Stage #4: Predictive problem-solving
After the rise of artificial intelligence and machine learning, RegTech engineers started using these technologies in their software. AI enables smart analytics, proactive risk estimation, and so-called compliance intelligence. Today, companies have much more powerful tools they can use to keep up with regulations and predict and eliminate potential risks.
Examples of RegTech solutions for banking and fintech
In this section, I’ll provide you with a few concrete RegTech examples and explain how they help businesses. Despite the areas that Deloitte has identified, most solutions are cross-industry and comprise several technologies that solve a set of problems in a particular industry. However, my list includes five companies that best fit banking and fintech companies.
Provenir is a risk analytics system that integrates with, as the founders claim, “virtually any structured and instructed data source quickly” and creates risk analyses based on preset parameters. By data source, they mean that they can operate with Twitter, Facebook, Salesforce and many other tech giants. The great thing about Provenir is that it can be used in a variety of different industries, from e-commerce websites to banks. By the way, HSBC is its largest client, which makes it one of the best RegTech examples in the banking sector.

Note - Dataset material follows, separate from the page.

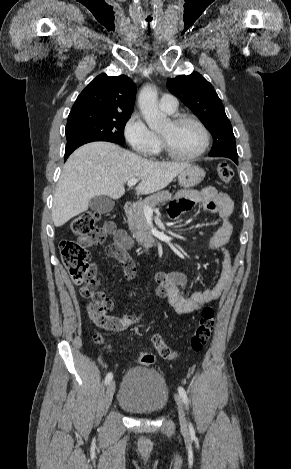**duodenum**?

Continuity is a US service that provides regulatory compliance services. The system monitors the US Federal Register and, depending on the client’s business area, interprets changes to the regulations that apply to the client company. So instead of hiring a huge compliance department, a company can use Continuity to save staff time. Moreover, Continuity offers a Unified Compliance Management System Model. You just schedule compliance tasks, and the compliance management process becomes automated.
IdentityMind provides a platform that performs a KYC process: it finds, maintains, and analyzes digital identities, which allows companies to identify a person, perform regulatory identification, and detect and prevent identity fraud. For commercial businesses, it means fewer frauds and protection from money laundering. They also have a base of 20 partner companies that provide data, services, and technology to support larger data operations.
Luxembourg is famous for two things: it’s one of the smallest European countries, and it has an excellent economy. It’s no wonder that Luxembourg is the home to Regis-TR, a RegTech development company that offers a reporting system for all kinds of trade transactions for various assets in the EU. Their reporting system is compliant with three regulations: EMIR, FinfraG, and SFTR. The company plans to create an ecosystem that enables clients to report their data to only one entity at a time and not violate any requirements in different jurisdictions.
Feedzai, as its founders describe it, is an “AI platform to fight financial crime.” Simply put, it detects fraud in omnichannel commerce by offering banks and commercial businesses payment processors protection. They use historical and behavioral analysis of data to identify whether a transaction is potentially suspicious or not.
As you can see, RegTech isn’t something vague and unclear. It’s just that the entire RegTech industry is B2B, so consumers are unlikely to ever come across it.
RegTech is software that helps companies, primarily FinTech ones, comply with established regulations. Most solutions rely on the continuous utilization of AI and machine learning to exclude human error from regular processes like reporting and risk management.
The RegTech market isn’t stable, since governments tend to establish new regulations every year, based on technological progress. Think about the crypto market. Ten years ago, nobody attempted to regulate it. Over the last three years, governments have been trying to figure out how to control it. This clearly demonstrates that RegTech is just starting to develop — and that the more regulations that hit the books, the more solutions we’ll see.